BRIEF: Set the listing down again, exactly as it stands below.

DATA TO PROCESS:
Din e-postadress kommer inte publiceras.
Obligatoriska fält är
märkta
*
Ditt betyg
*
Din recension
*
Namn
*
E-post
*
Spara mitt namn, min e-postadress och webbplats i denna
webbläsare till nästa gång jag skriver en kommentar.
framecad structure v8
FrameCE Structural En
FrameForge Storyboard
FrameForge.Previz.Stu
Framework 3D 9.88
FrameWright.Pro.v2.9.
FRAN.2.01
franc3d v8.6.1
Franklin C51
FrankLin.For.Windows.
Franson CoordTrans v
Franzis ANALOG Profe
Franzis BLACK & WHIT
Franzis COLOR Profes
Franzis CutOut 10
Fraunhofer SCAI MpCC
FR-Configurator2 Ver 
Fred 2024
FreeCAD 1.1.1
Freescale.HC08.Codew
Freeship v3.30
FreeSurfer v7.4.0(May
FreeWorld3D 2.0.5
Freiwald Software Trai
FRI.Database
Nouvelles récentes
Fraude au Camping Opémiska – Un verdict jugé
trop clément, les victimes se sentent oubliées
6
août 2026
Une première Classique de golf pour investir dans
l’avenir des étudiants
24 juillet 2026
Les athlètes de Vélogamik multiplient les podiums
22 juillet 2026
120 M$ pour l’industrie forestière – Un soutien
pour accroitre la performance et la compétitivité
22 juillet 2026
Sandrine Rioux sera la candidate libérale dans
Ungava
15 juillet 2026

TASK RESULT:
Din e-postadress kommer inte publiceras.
Obligatoriska fält är
märkta
*
Ditt betyg
*
Din recension
*
Namn
*
E-post
*
Spara mitt namn, min e-postadress och webbplats i denna
webbläsare till nästa gång jag skriver en kommentar.
framecad structure v8
FrameCE Structural En
FrameForge Storyboard
FrameForge.Previz.Stu
Framework 3D 9.88
FrameWright.Pro.v2.9.
FRAN.2.01
franc3d v8.6.1
Franklin C51
FrankLin.For.Windows.
Franson CoordTrans v
Franzis ANALOG Profe
Franzis BLACK & WHIT
Franzis COLOR Profes
Franzis CutOut 10
Fraunhofer SCAI MpCC
FR-Configurator2 Ver 
Fred 2024
FreeCAD 1.1.1
Freescale.HC08.Codew
Freeship v3.30
FreeSurfer v7.4.0(May
FreeWorld3D 2.0.5
Freiwald Software Trai
FRI.Database
Nouvelles récentes
Fraude au Camping Opémiska – Un verdict jugé
trop clément, les victimes se sentent oubliées
6
août 2026
Une première Classique de golf pour investir dans
l’avenir des étudiants
24 juillet 2026
Les athlètes de Vélogamik multiplient les podiums
22 juillet 2026
120 M$ pour l’industrie forestière – Un soutien
pour accroitre la performance et la compétitivité
22 juillet 2026
Sandrine Rioux sera la candidate libérale dans
Ungava
15 juillet 2026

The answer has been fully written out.